Involvement of Voltage-Dependent Ca2+ Channel β3 Subunit in the Autonomic Control of Heart Rate Variability

Abstract

Noradrenaline release from sympathetic nerve terminals is dependent on Ca²⁺ entry through neuronal voltage-gated N-type Ca²⁺ channels. The accessory β₃ subunits of Ca²⁺ channels (Ca_Vβ₃) are preferentially associated with the α_1B subunit to form N-type Ca²⁺ channels, and are therefore expected to play a functional role in the stimulation-evoked release of noradrenaline. In this study, we employed Ca_Vβ₃-null, Ca_Vβ₃-overexpressing (Ca_Vβ₃-Tg), and wild-type (WT) mice to investigate the possible roles of Ca_Vβ₃ in the sympathetic regulation of heart rate in vivo. Telemetry was used to monitor the ECG and both time and frequency domain analyses were carried out to evaluate heart rate variability. In the frequency domain analysis, power spectral density of the RR interval series was computed using the fast Fourier transform algorithm. The resting heart rate was increased in Ca_Vβ₃-Tg mice compared with both Ca_Vβ₃-null and WT mice. Mice overexpressing Ca_Vβ₃ displayed decreased heart rate variability, which was measured by the time domain analysis of the standard deviation of RR intervals.
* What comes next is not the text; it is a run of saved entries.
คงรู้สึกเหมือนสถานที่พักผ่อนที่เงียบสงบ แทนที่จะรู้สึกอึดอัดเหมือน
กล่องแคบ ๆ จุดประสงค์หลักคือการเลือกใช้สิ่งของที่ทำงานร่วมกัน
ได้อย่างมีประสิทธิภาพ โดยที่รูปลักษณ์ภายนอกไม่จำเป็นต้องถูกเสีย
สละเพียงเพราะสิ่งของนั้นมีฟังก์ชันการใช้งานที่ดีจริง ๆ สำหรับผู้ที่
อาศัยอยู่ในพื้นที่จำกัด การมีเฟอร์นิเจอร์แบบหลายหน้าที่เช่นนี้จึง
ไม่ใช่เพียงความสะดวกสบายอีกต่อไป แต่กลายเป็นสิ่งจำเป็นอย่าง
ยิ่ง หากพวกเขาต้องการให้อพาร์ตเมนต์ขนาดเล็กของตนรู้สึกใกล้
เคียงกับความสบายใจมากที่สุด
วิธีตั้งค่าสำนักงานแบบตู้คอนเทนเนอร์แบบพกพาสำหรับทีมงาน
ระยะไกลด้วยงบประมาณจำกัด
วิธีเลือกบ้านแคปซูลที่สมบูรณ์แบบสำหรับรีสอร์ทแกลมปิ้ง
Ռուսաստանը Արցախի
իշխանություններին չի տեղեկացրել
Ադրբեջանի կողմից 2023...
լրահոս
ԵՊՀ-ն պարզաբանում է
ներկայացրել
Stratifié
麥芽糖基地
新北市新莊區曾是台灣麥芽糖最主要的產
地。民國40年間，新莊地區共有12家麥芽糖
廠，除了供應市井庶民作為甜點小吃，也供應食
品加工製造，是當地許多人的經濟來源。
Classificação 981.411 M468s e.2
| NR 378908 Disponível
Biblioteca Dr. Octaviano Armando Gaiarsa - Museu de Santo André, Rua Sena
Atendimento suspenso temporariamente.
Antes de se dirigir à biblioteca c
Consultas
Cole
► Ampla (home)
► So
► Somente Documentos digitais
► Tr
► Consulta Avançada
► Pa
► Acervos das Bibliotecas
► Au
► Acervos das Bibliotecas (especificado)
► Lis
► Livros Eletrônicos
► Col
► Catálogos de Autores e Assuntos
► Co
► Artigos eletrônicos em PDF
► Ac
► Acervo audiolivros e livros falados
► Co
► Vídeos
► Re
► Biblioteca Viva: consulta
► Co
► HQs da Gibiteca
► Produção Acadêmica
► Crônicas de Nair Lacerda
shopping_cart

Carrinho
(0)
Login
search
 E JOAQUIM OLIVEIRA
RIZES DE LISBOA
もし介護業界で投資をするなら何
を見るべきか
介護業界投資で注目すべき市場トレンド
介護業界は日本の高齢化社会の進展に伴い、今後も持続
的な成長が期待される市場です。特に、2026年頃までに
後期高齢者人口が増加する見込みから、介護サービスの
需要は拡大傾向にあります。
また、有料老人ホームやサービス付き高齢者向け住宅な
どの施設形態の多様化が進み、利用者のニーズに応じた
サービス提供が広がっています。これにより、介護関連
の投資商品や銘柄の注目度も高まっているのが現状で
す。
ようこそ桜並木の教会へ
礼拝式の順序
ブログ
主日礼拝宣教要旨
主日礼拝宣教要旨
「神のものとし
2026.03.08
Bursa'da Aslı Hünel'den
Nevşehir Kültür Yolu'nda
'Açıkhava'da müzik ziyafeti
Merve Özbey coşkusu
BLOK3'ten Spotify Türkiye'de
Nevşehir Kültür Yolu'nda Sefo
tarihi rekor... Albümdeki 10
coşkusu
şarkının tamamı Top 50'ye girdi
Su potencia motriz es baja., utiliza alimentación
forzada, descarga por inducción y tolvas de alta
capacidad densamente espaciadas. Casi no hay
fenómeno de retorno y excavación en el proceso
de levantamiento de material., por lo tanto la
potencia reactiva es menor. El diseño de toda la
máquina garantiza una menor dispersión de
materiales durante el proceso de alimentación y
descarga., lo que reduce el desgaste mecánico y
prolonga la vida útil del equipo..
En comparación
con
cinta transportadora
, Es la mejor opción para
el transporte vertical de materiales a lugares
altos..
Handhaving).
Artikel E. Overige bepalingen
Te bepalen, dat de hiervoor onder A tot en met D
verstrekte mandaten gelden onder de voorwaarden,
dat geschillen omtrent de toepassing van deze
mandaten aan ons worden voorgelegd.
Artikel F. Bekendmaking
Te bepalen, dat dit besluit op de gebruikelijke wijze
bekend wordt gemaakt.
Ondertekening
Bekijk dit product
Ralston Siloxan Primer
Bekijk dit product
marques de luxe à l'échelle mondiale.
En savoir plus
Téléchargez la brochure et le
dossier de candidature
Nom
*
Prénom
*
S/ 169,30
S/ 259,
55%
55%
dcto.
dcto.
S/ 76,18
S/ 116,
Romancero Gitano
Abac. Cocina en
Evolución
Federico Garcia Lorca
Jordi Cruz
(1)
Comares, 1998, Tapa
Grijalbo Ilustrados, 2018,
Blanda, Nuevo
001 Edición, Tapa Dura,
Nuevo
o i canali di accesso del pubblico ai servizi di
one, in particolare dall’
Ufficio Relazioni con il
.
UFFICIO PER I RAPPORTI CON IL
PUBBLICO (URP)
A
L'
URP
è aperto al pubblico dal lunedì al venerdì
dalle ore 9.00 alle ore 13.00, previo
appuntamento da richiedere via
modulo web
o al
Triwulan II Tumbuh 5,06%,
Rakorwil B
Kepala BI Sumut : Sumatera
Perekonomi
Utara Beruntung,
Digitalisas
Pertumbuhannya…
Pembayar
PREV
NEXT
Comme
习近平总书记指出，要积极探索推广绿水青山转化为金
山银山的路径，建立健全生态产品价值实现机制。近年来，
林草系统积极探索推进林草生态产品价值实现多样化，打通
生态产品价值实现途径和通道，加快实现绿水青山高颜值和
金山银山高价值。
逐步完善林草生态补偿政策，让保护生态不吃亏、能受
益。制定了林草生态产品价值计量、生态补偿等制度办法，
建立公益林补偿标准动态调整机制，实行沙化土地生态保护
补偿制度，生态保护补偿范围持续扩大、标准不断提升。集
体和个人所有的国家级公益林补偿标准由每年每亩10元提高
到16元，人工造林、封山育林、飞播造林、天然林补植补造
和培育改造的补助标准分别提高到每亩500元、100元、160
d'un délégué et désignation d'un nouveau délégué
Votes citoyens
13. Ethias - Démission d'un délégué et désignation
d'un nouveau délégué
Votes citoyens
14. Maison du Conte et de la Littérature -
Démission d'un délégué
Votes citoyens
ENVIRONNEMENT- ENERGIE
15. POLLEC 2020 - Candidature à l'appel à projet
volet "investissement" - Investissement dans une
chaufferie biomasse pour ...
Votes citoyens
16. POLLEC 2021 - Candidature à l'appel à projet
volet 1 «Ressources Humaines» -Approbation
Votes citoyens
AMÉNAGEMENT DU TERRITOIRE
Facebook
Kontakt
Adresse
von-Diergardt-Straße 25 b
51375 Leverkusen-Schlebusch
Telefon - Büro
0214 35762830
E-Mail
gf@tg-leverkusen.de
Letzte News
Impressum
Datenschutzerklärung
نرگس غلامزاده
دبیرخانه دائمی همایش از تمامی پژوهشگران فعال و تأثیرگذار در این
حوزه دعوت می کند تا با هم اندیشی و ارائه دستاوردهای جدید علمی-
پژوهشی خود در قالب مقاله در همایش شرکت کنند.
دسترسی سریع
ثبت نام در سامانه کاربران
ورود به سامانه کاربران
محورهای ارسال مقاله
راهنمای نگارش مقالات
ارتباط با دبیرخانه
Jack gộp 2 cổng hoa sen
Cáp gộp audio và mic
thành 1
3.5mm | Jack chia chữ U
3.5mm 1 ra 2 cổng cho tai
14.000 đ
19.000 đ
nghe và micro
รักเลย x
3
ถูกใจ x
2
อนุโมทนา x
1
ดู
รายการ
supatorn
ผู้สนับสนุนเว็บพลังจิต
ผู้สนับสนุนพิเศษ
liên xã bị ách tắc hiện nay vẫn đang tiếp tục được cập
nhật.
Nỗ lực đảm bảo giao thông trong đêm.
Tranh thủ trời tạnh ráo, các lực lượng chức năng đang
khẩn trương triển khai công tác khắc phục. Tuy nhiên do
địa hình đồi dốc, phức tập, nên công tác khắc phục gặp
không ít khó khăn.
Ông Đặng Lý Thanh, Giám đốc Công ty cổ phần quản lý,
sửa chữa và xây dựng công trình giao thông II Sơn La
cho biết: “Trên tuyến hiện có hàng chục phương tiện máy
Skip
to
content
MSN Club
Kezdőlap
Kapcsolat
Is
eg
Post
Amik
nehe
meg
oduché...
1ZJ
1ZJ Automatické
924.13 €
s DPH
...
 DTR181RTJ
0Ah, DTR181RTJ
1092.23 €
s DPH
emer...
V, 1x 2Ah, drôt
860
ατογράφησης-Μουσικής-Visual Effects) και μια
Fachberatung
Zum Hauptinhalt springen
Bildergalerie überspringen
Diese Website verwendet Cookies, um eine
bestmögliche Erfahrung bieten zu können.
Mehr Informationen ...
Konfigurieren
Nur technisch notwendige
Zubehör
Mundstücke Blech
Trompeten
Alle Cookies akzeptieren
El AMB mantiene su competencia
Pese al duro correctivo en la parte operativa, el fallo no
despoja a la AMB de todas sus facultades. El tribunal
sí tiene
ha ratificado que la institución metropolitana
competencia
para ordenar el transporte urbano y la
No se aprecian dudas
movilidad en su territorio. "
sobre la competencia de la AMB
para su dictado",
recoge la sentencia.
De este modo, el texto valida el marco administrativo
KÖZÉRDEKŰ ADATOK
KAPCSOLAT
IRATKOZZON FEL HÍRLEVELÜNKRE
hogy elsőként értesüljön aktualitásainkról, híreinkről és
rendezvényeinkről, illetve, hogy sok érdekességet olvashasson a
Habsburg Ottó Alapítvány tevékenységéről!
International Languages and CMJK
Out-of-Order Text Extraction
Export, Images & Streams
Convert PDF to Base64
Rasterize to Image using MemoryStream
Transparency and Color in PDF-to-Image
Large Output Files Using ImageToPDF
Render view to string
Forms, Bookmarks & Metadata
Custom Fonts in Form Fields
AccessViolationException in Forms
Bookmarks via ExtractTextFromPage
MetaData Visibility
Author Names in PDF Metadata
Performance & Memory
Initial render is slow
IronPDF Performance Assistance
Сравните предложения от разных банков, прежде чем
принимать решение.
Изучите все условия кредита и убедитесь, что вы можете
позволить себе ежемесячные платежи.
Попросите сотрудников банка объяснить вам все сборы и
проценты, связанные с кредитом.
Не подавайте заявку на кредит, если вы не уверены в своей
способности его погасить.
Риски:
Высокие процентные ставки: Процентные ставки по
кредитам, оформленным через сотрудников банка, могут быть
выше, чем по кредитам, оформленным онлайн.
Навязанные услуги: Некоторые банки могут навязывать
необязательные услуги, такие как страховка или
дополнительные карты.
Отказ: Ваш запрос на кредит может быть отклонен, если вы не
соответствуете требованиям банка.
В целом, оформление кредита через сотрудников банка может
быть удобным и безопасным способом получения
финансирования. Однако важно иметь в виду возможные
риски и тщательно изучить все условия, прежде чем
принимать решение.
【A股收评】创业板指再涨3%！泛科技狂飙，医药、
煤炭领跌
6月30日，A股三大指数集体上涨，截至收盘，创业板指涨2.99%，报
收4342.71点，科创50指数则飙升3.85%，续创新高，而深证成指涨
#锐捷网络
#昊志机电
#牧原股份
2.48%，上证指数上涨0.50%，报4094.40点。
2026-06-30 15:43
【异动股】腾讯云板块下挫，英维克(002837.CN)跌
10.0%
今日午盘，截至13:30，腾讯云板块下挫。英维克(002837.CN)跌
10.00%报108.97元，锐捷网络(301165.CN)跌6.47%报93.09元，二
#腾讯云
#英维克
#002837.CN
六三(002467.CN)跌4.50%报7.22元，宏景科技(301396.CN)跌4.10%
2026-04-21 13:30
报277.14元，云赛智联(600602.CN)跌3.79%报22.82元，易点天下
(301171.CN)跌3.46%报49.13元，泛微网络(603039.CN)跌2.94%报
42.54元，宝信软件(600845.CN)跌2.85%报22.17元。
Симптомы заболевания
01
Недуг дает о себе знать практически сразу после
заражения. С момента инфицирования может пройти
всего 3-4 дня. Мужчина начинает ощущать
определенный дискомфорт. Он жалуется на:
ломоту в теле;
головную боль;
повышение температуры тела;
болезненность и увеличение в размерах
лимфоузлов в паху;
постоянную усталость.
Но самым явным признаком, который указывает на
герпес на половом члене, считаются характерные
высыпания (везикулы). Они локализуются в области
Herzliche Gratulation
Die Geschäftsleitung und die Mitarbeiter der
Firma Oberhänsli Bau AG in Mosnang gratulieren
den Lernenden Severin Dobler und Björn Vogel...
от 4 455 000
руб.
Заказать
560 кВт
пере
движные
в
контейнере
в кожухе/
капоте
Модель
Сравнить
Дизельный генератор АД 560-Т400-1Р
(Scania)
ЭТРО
In the frequency domain analysis, Ca_Vβ₃-Tg mice showed decreased spectral powers compared with WT and Ca_Vβ₃-null mice. Pharmacological blockade of β-adrenergic receptors with metoprolol decreased the heart rate in all genotypes, but the extent of the decrease was most obvious in Ca_Vβ₃-Tg mice. On the other hand, the spectral powers were decreased in response to parasympathetic blockade (atropine) in WT and Ca_Vβ₃-Tg mice. These results indicate the functional roles of Ca_Vβ₃ in regulating sympathetic nerve signaling.